Fungsi evaluasi mesin catur, baik yang dipakai sebagai jaring saraf atau kode eksplisit, selalu dapat memberikan nilai pada posisi dewan mana pun. Jika Anda memberikannya posisi dewan, bahkan yang absurd yang tidak akan pernah terjadi dalam permainan, itu akan dapat memuntahkan angka yang menunjukkan betapa menguntungkannya bagi satu pemain atau yang lain. Karena jumlah posisi dewan dalam catur sangat besar, pelatihan hanya dapat terjadi pada sampel pohon permainan yang sangat kecil. Mesin tidak hanya mengingat nilai posisi papan yang dihitung sebelumnya, tetapi melakukan perhitungan berdasarkan susunan potongan. Untuk contoh non-neural-net, bagian dari evaluasi mesin catur mungkin untuk menambah nilai setiap bagian di sisinya dan mengurangi nilai total dari potongan lawan. Kemudian,
Ketika mesin tidak terlatih, nilai yang ditetapkan untuk suatu posisi mungkin juga acak karena parameter fungsi evaluasi dimulai dengan (biasanya) nilai acak. Tujuan dari fase pelatihan adalah untuk menyesuaikan parameter mesin sehingga memberikan skor tinggi ke posisi papan yang kemungkinan negara pemenang untuk pemain.
Dari kertas di AlphaZero (halaman 3):
Parameter jaringan saraf dalam di AlphaZero dilatih oleh pembelajaran penguatan diri, dimulai dari parameter yang diinisialisasi secara acak.
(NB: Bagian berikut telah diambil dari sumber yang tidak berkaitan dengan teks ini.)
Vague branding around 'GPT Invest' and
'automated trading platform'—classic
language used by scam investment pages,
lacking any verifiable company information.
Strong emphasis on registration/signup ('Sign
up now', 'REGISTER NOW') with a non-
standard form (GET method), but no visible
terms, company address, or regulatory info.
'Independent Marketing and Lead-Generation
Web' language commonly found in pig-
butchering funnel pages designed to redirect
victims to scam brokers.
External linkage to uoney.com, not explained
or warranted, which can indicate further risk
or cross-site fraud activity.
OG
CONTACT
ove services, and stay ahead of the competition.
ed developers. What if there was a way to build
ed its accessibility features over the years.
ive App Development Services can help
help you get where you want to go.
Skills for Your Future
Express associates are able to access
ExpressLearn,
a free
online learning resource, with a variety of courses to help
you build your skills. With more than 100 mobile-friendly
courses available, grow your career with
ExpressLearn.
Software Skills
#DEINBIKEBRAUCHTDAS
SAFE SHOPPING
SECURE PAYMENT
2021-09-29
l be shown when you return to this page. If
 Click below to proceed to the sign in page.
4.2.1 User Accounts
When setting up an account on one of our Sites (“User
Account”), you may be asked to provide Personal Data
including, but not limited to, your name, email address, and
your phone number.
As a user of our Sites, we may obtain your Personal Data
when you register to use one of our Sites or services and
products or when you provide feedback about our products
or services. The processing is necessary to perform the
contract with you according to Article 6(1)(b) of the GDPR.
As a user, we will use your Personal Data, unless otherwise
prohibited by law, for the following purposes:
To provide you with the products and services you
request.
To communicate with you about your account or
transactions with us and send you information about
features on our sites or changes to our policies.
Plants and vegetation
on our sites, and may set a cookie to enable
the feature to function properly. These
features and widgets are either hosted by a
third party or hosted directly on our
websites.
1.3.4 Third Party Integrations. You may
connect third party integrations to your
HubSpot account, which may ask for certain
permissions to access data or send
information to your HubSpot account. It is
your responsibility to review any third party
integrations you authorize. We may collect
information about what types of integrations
Game dimainkan dengan memilih gerakan untuk kedua pemain oleh MCTS. Pada akhir pertandingan, posisi terminal diberi skor sesuai dengan aturan permainan untuk menghitung hasil pertandingan: −1 untuk kekalahan, 0 untuk imbang, dan +1 untuk menang. Parameter jaringan saraf diperbarui untuk meminimalkan kesalahan antara hasil yang diprediksi dan hasil permainan, dan untuk memaksimalkan kemiripan vektor kebijakan dengan probabilitas pencarian.
[simbol matematika dihapus dari kutipan]
Singkatnya, selama pelatihan, AlphaZero memainkan pertandingan melawan dirinya sendiri. Ketika permainan selesai, hasil dari permainan dan keakuratan prediksi dalam bagaimana permainan akan dilanjutkan digunakan untuk menyesuaikan jaring saraf sehingga akan lebih akurat selama pertandingan berikutnya. AlphaZero tidak menyimpan catatan dari setiap posisi yang dilihatnya, tetapi menyesuaikan diri sehingga dapat lebih akurat mengevaluasi setiap papan yang dilihatnya di masa depan.